Introduction

Malaria continues to inflict a great health and socio-economic burden on humanity, with an estimated 3.2 billion people at risk of being infected1. In 2018, globally there were 228 million cases and 405,000 deaths, around 67% (272,000) of deaths were in children aged under 5 years2. However, in 2018, there were 23 million fewer cases as compared to 20102. In 2016, malaria remained endemic in 91 countries and territories as compared to 108 in 20003. The World Health Organization (WHO) African Region accounts for around 90% of malaria cases globally, followed by the South-East Asian Region (SEAR) (5%) and the Eastern Mediterranean Region (2%)4. Some of the factors that have led to the observed reductions in malaria incidence since 2000, are intensification of malaria control interventions supported by unprecedented financial support, socio-economic improvement in endemic countries and increasing urbanization5,6,7,8. In 2018, total investment for malaria control and elimination was US$ 2.7 billion2.

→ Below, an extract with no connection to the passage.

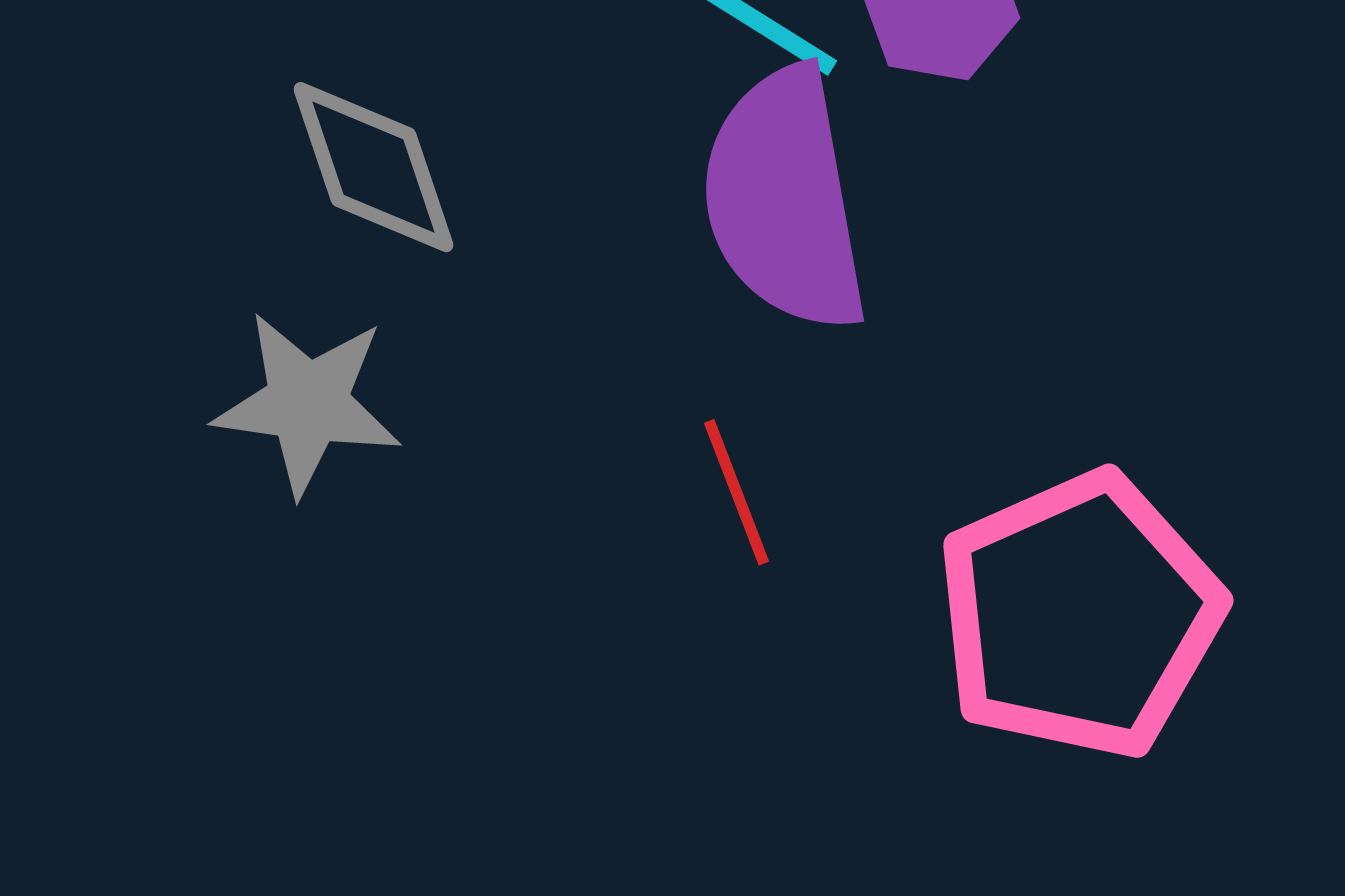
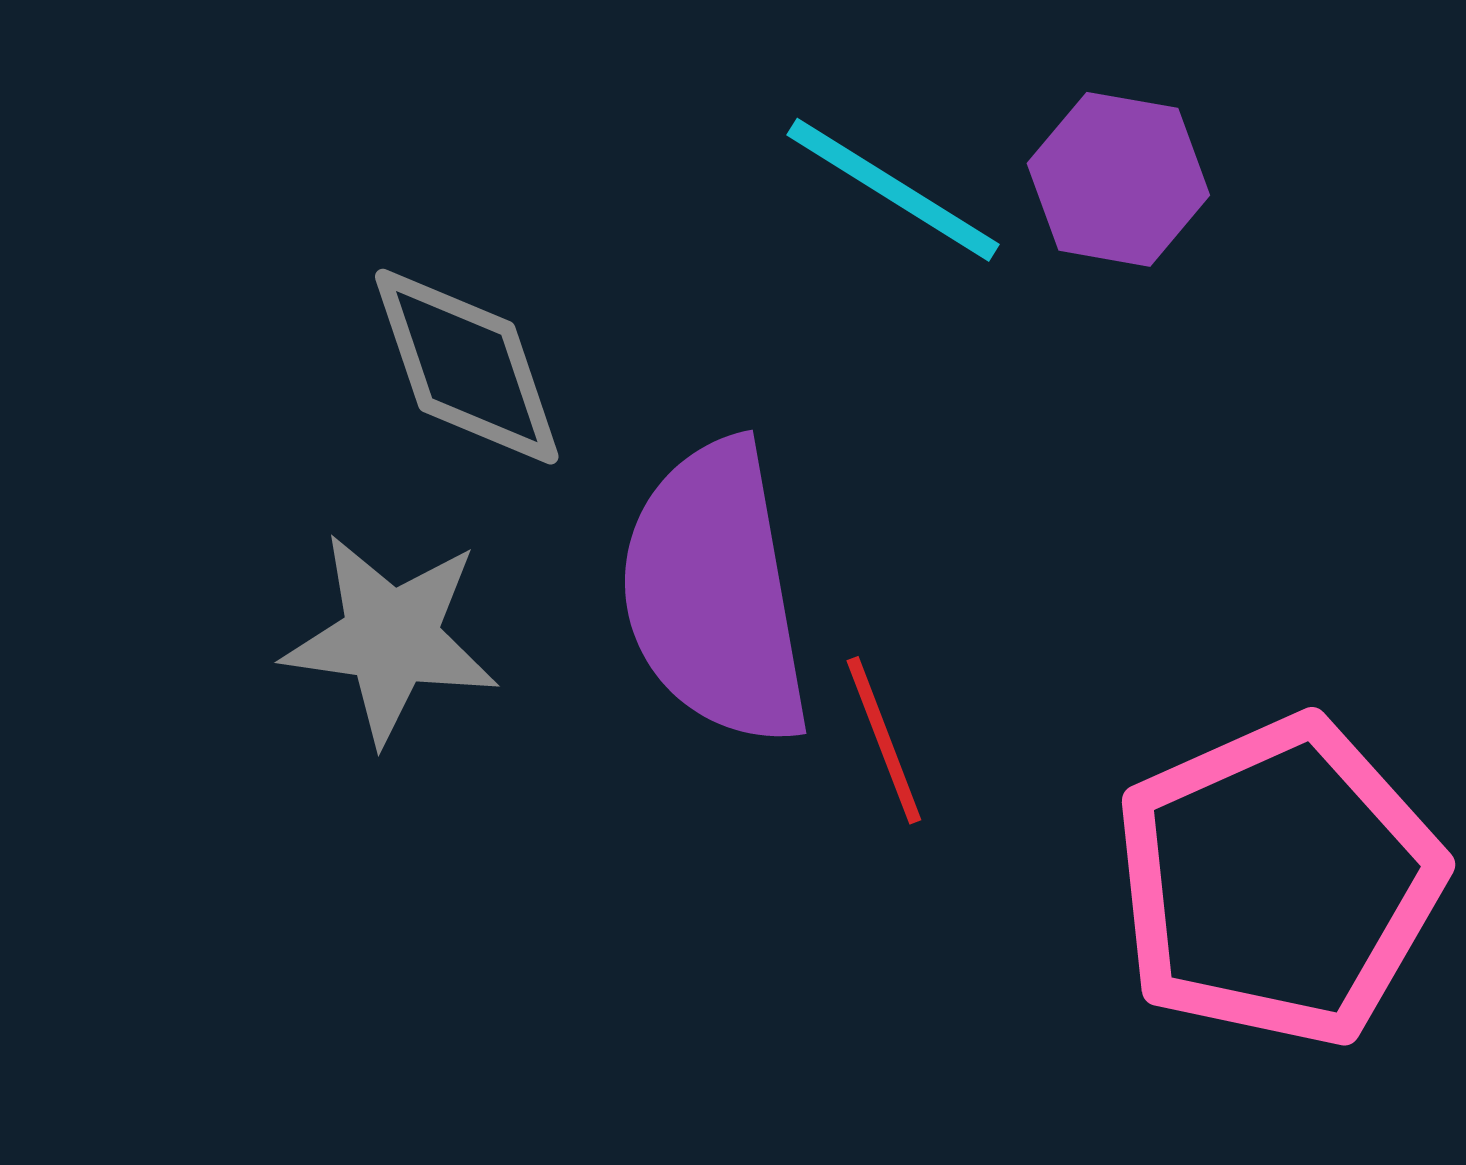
purple semicircle: (785, 199) -> (715, 593), moved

WHO developed the Global Technical Strategy for Malaria 2016–2030 (GTS)5 with an aim to fast track progress towards malaria elimination. This strategy is complemented by the Roll Back Malaria advocacy plan, Action and Investment to Defeat Malaria 2016–2030 (AIM)9. GTS and AIM set a global goal to eliminate malaria in at least 21 countries by 2020, known as E-2020 countries and 35 countries by 20303,9.

Malaria is reported from seven districts of Bhutan along the southern border with India. These districts are Chukha, Dagana, Pemagatshel, Samdrup Jongkhar, Samtse, Sarpang and Zhemgang (Fig. 1). Malaria control activities in Bhutan are based on: (1) Early diagnosis and prompt treatment with artemisinin-based combination therapy (ACT), (2) Protection of at-risk populations with long-lasting insecticide nets (LLINs) and indoor residual spraying (IRS), and (3) integrated vector management (IVM). With the dwindling of malaria cases, Bhutan was aiming to eliminate malaria by 201810. However, there are still malaria cases and an updated elimination goal date has been set to 2020.

Figure 1
figure 1

Map of Bhutan with malaria transmitting districts.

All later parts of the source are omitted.